**EXERCISE DETAILS**:
Reproduce the entries exactly, but keep the pictures out of the copy.

..............................

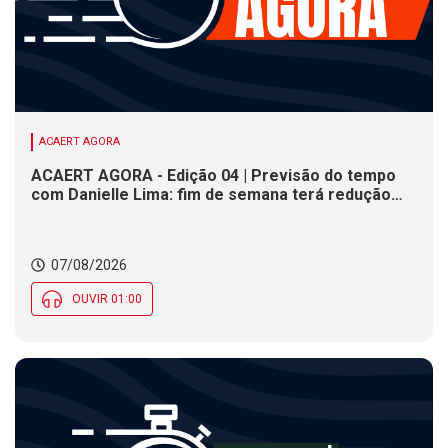
ACAERT AGORA
ACAERT AGORA - Edição 04 | Previsão do tempo
com Danielle Lima: fim de semana terá redução
nas temperaturas e chance de temporais em SC
07/08/2026
OUVIR 01:00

..............................

**SOLUTION TO THIS EXERCISE**:
ACAERT AGORA
ACAERT AGORA - Edição 04 | Previsão do tempo
com Danielle Lima: fim de semana terá redução
nas temperaturas e chance de temporais em SC
07/08/2026
OUVIR 01:00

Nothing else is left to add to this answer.